For the next seven decades, all experiments with superconductors required cooling metals with expensive, hard-to-work-with liquid helium. Then, in 1986, two IBM researchers in Zurich, Georg Bednorz and Alex Muller, stumbled on a ceramic made from lanthanum, copper, barium and oxygen that became super-conducting at 35 K. U.S. scientists then discovered a ceramic which became superconducting at 98 K–high enough that it could be cooled with cheap, easy-to-work-with liquid nitrogen, which has a boiling point of 77 K. The current record, achieved in 1994, is 138 K.
These high-temperature superconductors (HTS) are what triggered the media frenzy more than a decade ago. The rosy predictions of a cheap-superconductor future didn’t pan out, though, for one very simple reason: ceramics, being hard and brittle, are very hard to make into wire.

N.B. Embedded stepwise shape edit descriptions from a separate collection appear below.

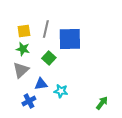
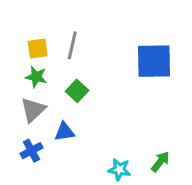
blue square: (70, 39) -> (154, 61), moved
cyan star: (61, 91) -> (119, 169), moved
blue cross: (29, 101) -> (31, 151), moved

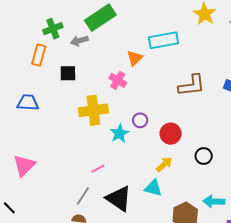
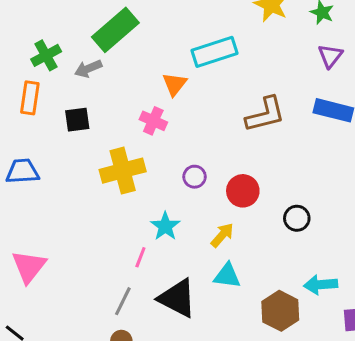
cyan star: (120, 133) -> (165, 226), moved
yellow arrow: (164, 164) -> (222, 235), moved
pink line: (98, 169) -> (140, 257), turned -32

The best attempt so far has produced a wire that’s five to 10 times as expensive as copper wire, while being only two or three times as conductive. (Even so, some power utilities have been experimenting with it.)
But now, the NASA-funded Texas Centre for Superconductivity and Advanced Materials at the University of Houston, along with Metal Oxide Technologies, Inc., also based in Houston, have discovered, thanks to experiments carried out on the space shuttle, how to make HTS wire that costs about the same as copper wire to produce, but lives up to its potential of being 100 times as conductive. The wire is made by growing a thin film of a HTS only a few thousandths of a millimeter thick onto a flexible foundation.
Affordable HTS offer many exciting possibilities. Today, about seven percent of the electricity generated in North America is lost on its way to consumers, due to the natural resistance of copper wire. HTS power lines and electrical circuits would drastically reduce energy consumption, making electricity cheaper and reducing greenhouse emissions and pollution.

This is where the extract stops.